»Das Foto ist am dreizehnten November 2009 entstanden«, unterbricht Joona sie ungewöhnlich schroff.
»Also haben diese Schweine noch nach der Anklage gegen al-Bashir Waffengeschäfte mit dem Sudan gemacht«, sagt sie.
»Ja.«
»Sie wussten, dass die Munition in Darfur landen würde«, flüstert sie.
Joona nickt.
»Carl Palmcrona hatte in dieser Loge nichts verloren«, sagt er. »Pontus Salman hatte dort nichts zu suchen, keiner von ihnen hätte dort sein sollen …«
»Aber jetzt haben wir sie gemeinsam auf einem Foto«, erklärt Saga. »Raphael Guidi fädelt ein Riesengeschäft mit dem Sudan ein.«
»Ja«, erwidert Joona und begegnet Sagas sommerblauen Augen.

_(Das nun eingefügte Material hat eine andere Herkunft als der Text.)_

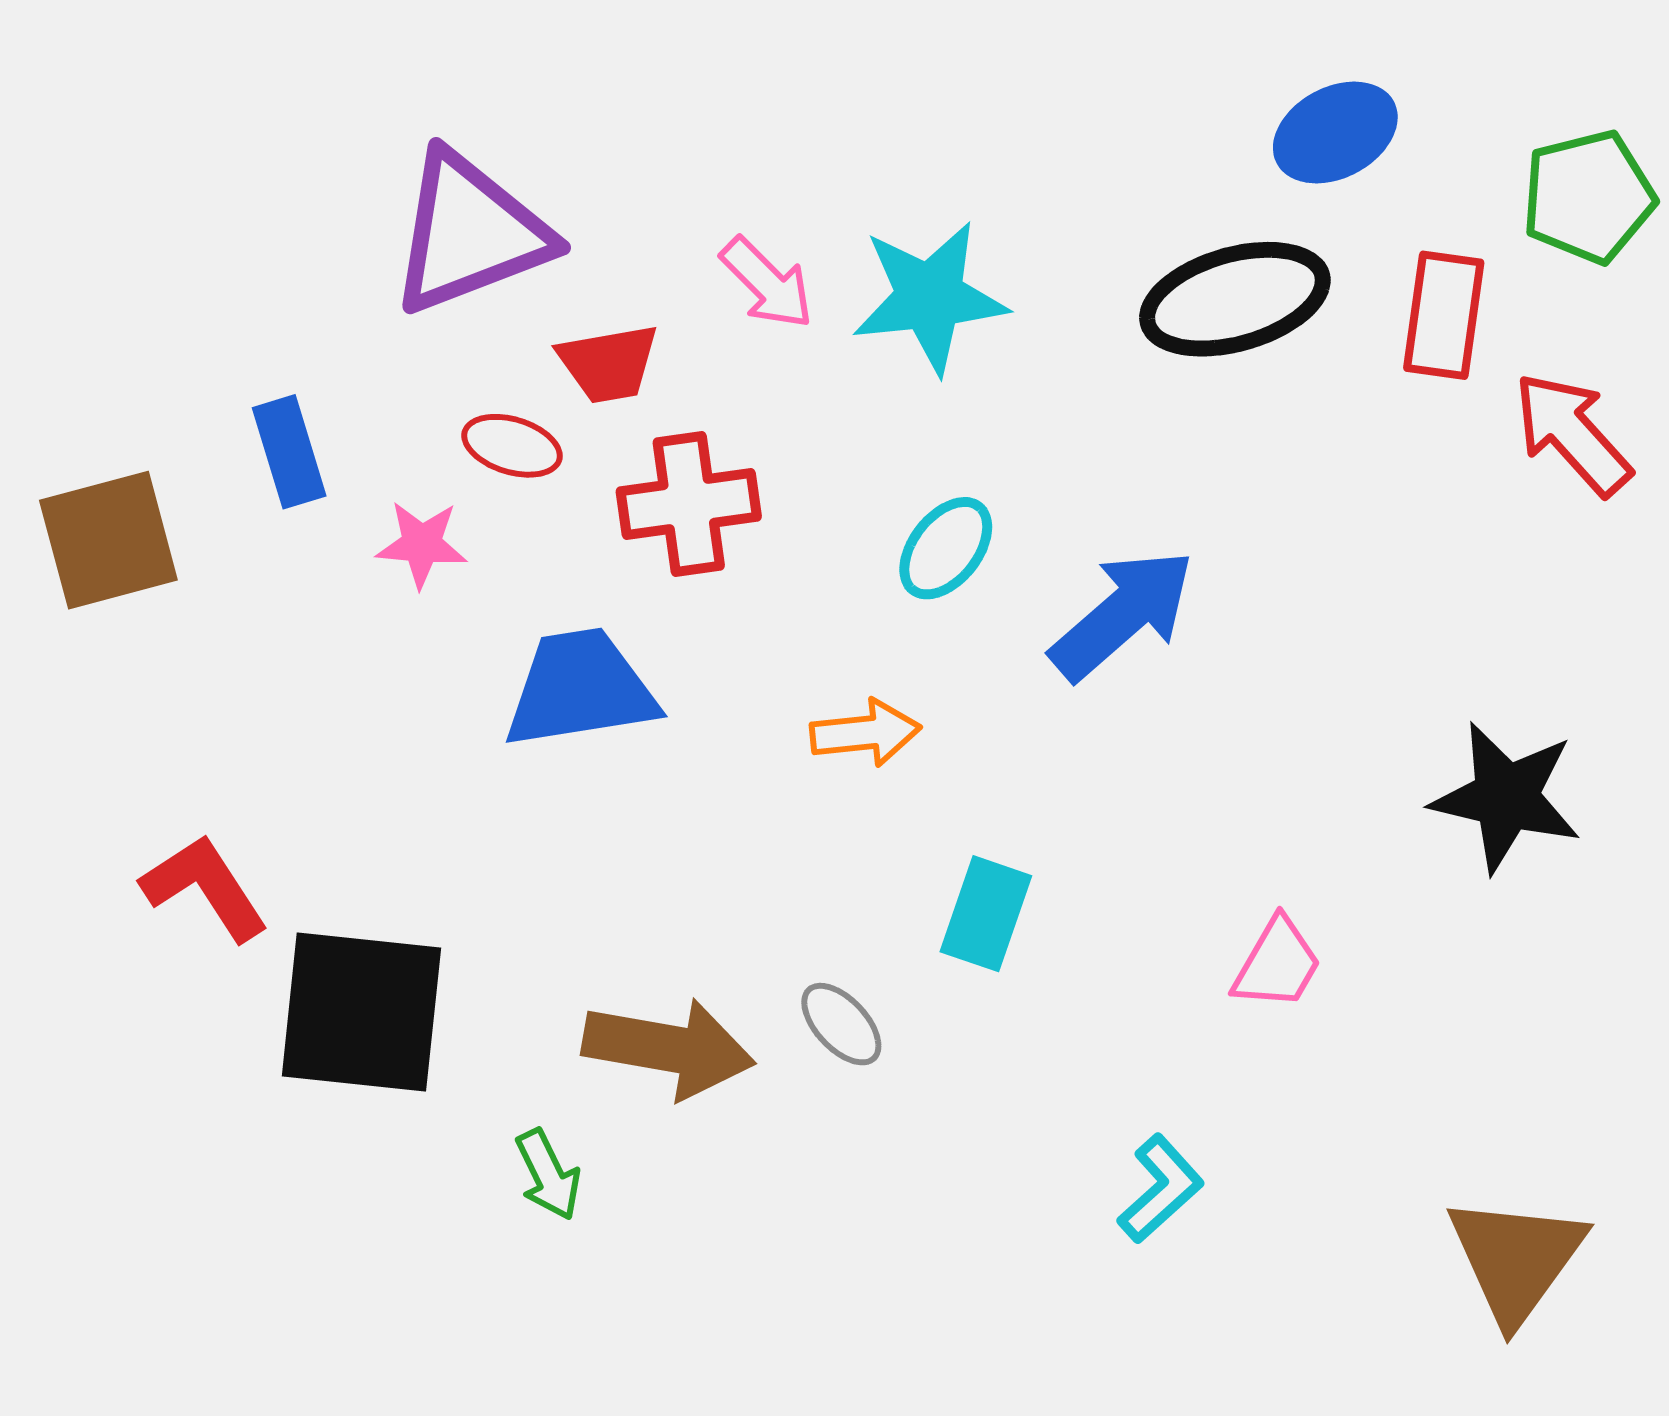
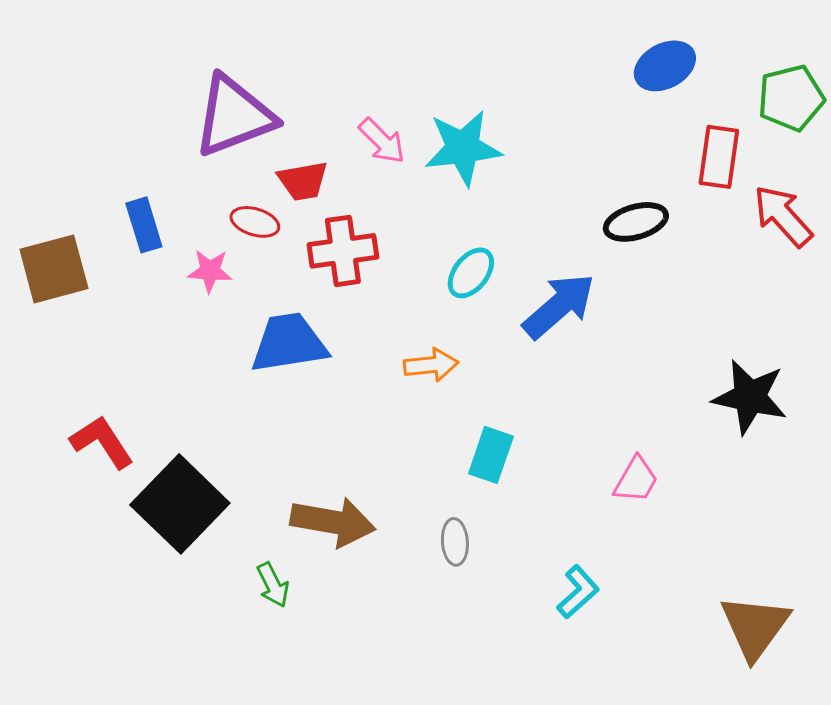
black ellipse: (1235, 299) -> (636, 222), moved, size x0.7
black square: (361, 1012) -> (180, 504), turned 38
gray ellipse: (841, 1024) -> (455, 542), moved, turned 39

»Der richtig große Fisch war natürlich faul«, stellt Saga fest. »Das haben viele auch schon vorher gesagt und die meisten geahnt … aber die größten Fische kommen immer davon.«
Schweigend mustern sie erneut das Foto, betrachten die vier Personen in der Loge der Alten Oper, den Champagner, ihre Gesichter, die Musiker mit Paganinis historischen Instrumenten.
»Jetzt haben wir das erste Rätsel gelöst«, meint Saga und holt tief Luft. »Wir wissen, dass man auf diesem Bild sieht, dass der Sudan trotz des Waffenembargos versucht, Munition zu kaufen.«
»Palmcrona war dabei, das Geld auf seinem Konto ist mit Sicherheit Schmiergeld«, meint Joona zögernd. »Andererseits … Palmcrona hat nach der Sache mit dem Präsidenten doch gar keinen Waffenexport in den Sudan genehmigt, damit wäre er niemals durchge …«
Er verstummt, als das Handy in seinem Jackett summt. Joona meldet sich, hört wortlos zu und beendet das Gespräch. Er sieht Saga an.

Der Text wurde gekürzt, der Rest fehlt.